Richard Z. Santos’ maiden effort, Trust Me, follows these characters through two weeks of scheming, hustling, and betrayal, culminating in a denouement that, for me, felt unearned. Santos’ writing and plotting are serviceable, yet these characters rarely managed to compel me. The nefarious schemes aren’t nefarious enough, perhaps, Charlie’s ineptness too inept, Mallon’s psychology too superficial.
The exception, for me, is Gabe Lujan, whose efforts at fatherhood fall prey over and again to sloth and poor judgement, compounded by the accumulated weight of a lifetime’s worth of mistakes. Possibly I’m alone here, but that tracks pretty well with my experience as a dad. Problematically, however, Gabe’s story and that of the others never truly coalesce. Trust Me seems, in the end, less a single novel than a short novel and a novella mashed together, for whatever reason, within a single cover.

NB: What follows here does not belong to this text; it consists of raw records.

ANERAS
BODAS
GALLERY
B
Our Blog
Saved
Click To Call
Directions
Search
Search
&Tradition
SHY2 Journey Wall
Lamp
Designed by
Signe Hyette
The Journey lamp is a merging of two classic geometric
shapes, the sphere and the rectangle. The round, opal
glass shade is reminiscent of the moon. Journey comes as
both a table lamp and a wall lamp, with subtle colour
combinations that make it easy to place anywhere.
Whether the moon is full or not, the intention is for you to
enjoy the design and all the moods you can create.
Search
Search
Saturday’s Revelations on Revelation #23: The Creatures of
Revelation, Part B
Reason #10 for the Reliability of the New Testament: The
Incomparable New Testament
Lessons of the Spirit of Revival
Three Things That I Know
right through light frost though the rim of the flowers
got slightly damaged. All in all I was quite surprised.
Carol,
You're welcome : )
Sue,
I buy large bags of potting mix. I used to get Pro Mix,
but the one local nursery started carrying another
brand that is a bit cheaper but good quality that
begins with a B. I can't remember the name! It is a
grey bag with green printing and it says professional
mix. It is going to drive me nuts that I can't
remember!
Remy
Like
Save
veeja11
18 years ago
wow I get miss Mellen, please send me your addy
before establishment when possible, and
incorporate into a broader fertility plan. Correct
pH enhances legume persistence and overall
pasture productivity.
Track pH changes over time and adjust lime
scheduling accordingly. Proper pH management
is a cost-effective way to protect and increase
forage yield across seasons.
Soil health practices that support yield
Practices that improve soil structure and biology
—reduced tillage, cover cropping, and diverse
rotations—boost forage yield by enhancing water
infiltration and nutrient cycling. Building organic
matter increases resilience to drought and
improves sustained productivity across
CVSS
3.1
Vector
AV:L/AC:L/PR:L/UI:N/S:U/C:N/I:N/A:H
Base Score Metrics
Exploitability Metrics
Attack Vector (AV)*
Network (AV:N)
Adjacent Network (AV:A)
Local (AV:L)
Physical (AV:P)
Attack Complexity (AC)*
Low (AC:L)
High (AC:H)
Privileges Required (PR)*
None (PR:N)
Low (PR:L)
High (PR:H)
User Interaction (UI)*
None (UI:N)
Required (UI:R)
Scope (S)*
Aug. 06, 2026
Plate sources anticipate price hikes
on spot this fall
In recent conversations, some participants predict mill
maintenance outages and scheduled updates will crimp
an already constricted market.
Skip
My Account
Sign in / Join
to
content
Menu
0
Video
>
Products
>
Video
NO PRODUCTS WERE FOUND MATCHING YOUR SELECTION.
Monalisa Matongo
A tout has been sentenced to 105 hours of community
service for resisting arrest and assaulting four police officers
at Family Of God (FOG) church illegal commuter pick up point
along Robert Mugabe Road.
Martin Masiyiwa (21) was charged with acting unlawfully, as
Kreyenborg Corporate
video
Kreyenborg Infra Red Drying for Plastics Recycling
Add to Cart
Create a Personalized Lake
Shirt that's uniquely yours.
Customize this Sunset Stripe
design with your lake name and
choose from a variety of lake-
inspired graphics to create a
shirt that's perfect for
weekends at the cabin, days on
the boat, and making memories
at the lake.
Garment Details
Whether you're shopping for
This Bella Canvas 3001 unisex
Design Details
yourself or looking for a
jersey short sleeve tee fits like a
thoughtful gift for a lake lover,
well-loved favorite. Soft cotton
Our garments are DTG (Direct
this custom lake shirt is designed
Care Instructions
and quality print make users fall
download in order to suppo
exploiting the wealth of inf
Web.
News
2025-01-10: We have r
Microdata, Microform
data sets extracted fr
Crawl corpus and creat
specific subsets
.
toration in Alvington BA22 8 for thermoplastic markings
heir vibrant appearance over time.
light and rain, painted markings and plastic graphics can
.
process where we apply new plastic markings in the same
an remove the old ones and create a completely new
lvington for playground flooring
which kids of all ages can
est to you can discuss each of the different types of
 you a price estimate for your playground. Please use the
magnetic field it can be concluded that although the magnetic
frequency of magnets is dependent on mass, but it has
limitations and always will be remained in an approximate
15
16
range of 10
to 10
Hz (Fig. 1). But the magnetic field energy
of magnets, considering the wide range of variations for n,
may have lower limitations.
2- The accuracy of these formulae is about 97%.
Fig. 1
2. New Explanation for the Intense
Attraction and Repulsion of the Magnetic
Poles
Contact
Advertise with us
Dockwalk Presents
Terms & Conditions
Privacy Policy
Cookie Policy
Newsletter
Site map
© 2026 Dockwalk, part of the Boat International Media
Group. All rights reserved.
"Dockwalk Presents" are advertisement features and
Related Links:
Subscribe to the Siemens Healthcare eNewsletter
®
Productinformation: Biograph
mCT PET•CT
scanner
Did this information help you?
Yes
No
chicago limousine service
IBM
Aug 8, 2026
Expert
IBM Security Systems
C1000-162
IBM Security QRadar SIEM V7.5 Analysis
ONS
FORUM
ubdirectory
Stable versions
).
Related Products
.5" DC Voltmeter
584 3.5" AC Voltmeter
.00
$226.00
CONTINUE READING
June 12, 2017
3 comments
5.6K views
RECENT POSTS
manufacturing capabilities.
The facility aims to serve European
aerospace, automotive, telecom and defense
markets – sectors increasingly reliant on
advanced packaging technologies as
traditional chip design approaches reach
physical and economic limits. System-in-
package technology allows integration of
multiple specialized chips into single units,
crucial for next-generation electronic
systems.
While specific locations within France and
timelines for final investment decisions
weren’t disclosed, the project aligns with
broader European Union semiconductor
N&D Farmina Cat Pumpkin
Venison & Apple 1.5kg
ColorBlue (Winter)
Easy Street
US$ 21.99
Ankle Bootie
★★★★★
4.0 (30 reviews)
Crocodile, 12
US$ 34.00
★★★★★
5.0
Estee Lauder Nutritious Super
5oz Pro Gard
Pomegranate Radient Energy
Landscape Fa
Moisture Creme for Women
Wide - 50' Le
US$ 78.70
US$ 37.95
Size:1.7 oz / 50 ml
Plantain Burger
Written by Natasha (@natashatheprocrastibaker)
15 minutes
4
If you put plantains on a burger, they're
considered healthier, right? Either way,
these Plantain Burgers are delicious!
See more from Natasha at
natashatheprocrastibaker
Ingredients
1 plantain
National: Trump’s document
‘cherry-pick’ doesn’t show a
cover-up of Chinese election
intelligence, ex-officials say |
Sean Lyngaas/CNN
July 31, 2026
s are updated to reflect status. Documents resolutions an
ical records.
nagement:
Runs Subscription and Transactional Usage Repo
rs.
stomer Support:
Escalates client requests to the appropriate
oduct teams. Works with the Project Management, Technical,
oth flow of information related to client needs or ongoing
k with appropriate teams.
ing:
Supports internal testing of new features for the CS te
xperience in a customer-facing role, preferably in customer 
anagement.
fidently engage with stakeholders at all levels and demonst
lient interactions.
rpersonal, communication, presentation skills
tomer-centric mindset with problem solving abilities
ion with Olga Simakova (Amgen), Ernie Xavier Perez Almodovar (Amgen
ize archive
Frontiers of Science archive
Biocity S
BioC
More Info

Trust Me is not a novel that pretends to the literary, so perhaps—contra Updike—I’m damning it for lacks that its author didn’t intend to fill. The book’s New Mexico setting never came alive for me, in the way it does in, say, the novels of Tony Hillerman, Willa Cather, John Nichols, or Rudolfo Anaya. I confess, though, that I made my home in the Land of Enchantment for twenty years, so it’s likely that my standards for New Mexico authenticity are too extreme.
If novels of business intrigue please you, you’ll likely find much to admire in this book. And there’s enough of quality in Trust Me to make one optimistic about Santos’ next outing.